Mo's music is also a purely post-modern expression of the artistic and cultural journey that has transformed the blues, and his own point of view, over time. His distinctive sound embraces multiple eras and genres, including pop, rock folk and jazz, in which he is well-versed. In total, it owes as much to contemporary music's singer-songwriter movement, encompassing his longtime friends and collaborators Bonnie Raitt and Jackson Browne, as to the spirit of blues godfather Robert Johnson that dwells in his work. For Keb' Mo', the common bond between these influences is the underlying storytelling ethic, the power of song to convey human experience and emotional weight.
That truth is at the heart of Suitcase , Keb' Mo's eighth album for One Haven/Red Ink/Epic. The disc follows up his 2004 double play of Peace: Back By Popular Demand, featuring Mo's covers of classic '60s-'70s-era peace and protest songs, and his revelatory solo-production debut Keep It Simple, the artist's third GRAMMY winner for Best Contemporary Blues Album. Handsomely spare and richly resonant, Suitcase is a diverse collection of songs that the artist feels are his most personal to date, and his range and innate eloquence have never been better served. Keb' Mo's unvarnished vocals are bell-like in clarity through frank delivery and emotional constancy, and his acoustic and slide guitar mastery ring just as true. With laconic storytellin' and gritty country blues tunes, from broadside ballads to lilting odes to love, through mellow folk rags and fiery laments, Mo's seamless synthesis of roots idioms, pop ardor and lyrical dexterity is soulful and authentic.

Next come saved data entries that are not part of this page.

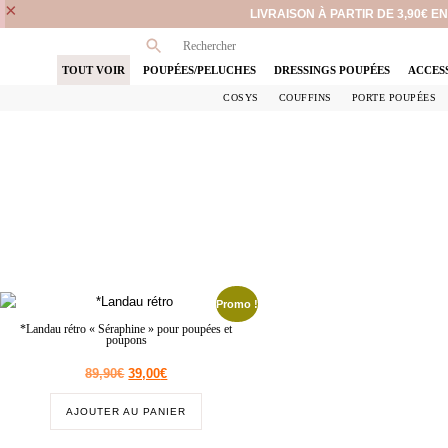
×
LIVRAISON À PARTIR DE 3,90€ 
TOUT VOIR
POUPÉES/PELUCHES
DRESSINGS POUPÉES
ACCES
COSYS
COUFFINS
PORTE POUPÉES
Promo !
*Landau rétro « Séraphine » pour poupées et
poupons
89,90
€
39,00
€
AJOUTER AU PANIER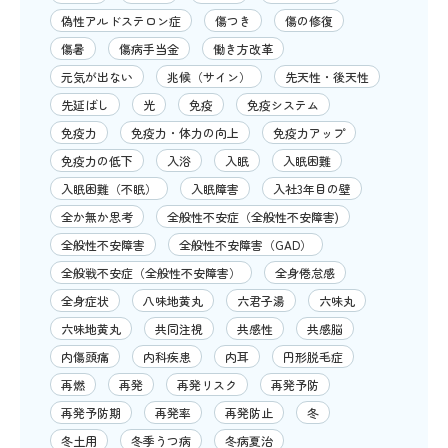
偽性アルドステロン症
傷つき
傷の修復
傷暑
傷病手当金
働き方改革
元気が出ない
兆候（サイン）
先天性・後天性
先延ばし
光
免疫
免疫システム
免疫力
免疫力・体力の向上
免疫力アップ
免疫力の低下
入浴
入眠
入眠困難
入眠困難（不眠）
入眠障害
入社3年目の壁
全か無か思考
全般性不安症（全般性不安障害)
全般性不安障害
全般性不安障害（GAD）
全般戦不安症（全般性不安障害）
全身倦怠感
全身症状
八味地黄丸
六君子湯
六味丸
六味地黄丸
共同注視
共感性
共感脳
内傷頭痛
内科疾患
内耳
円形脱毛症
再燃
再発
再発リスク
再発予防
再発予防期
再発率
再発防止
冬
冬土用
冬季うつ病
冬病夏治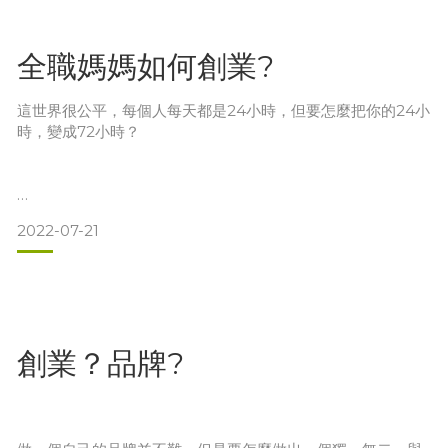
當初我在研發的時候就有很多問號？這麼簡單的道理，就能做
出的好產品，為什麼只有我知道？為什麼市面上你偏偏買不
全職媽媽如何創業?
到？
這世界很公平，每個人每天都是24小時，但要怎麼把你的24小
時，變成72小時？
我把這20年學到的行銷技巧全部放一邊，什麼行銷4P，
SWOT分析，消費者行為，什麼回購率，只要浮上腦海就趕快
Delete
2022-07-21
大家都知道哩哩已經四歲，因為疫情一直沒上課，所以要怎麼
但是，把我看過成千上百客戶的經驗放進來，想想那些花大錢
全職帶一個體力極好又高需求的孩子，處理好三餐，又要能創
包裝的無良產品，我
造自己的人生?
創業？品牌?
我聽過很多女孩結婚後，總覺得要看老公的臉色花錢，覺得委
屈也不被尊重，當然這種男人也真的沒什麼屁用，老婆為了孩
子犠牲了自己的社交圈，家事如麻換作他也做不來，還有什麼
資格給臉色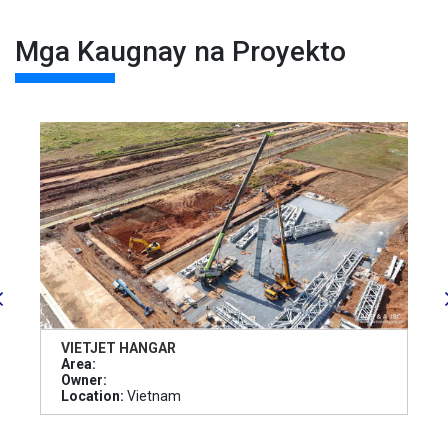
Mga Kaugnay na Proyekto
VIETJET HANGAR
Area:
Owner:
Location:
Vietnam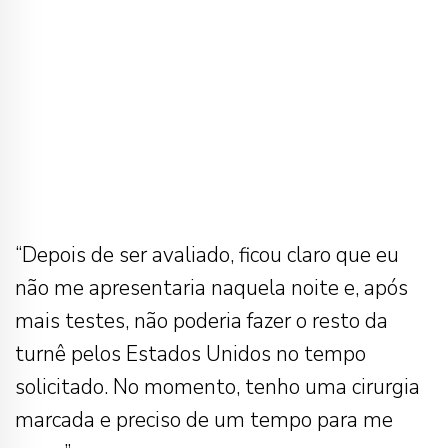
“Depois de ser avaliado, ficou claro que eu
não me apresentaria naquela noite e, após
mais testes, não poderia fazer o resto da
turnê pelos Estados Unidos no tempo
solicitado. No momento, tenho uma cirurgia
marcada e preciso de um tempo para me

Suitcase was produced by Keb' Mo' and John Porter, whose ties date back to Mo's debut disc. Since then, Porter's already lengthy resume grew on projects with B.B. King, Santana, Los Lonely Boys, Taj Mahal, Elvis Costello and more, and Mo' evolved through self-producing and other collaborations. The album's 12 songs were tracked with a team of ace players at Shangri-La Studios in Malibu, a secluded and almost mythic room where Bob Dylan, Van Morrison, Eric Clapton, Neil Young, Johnny Cash and other legends have recorded, and where The Band rehearsed for The Last Waltz. The confidence and grace exuded throughout Suitcase is both a measure of and a sum greater than these factors, and Mo' has said, "The creative process involved with the making of this record has been a deeply rewarding experience. Everything from the songwriting sessions to re-connecting with John Porter has been a wonderful journey. The music represents life happening in all of its shades and shapes. I hope that spirit is conveyed to the listener."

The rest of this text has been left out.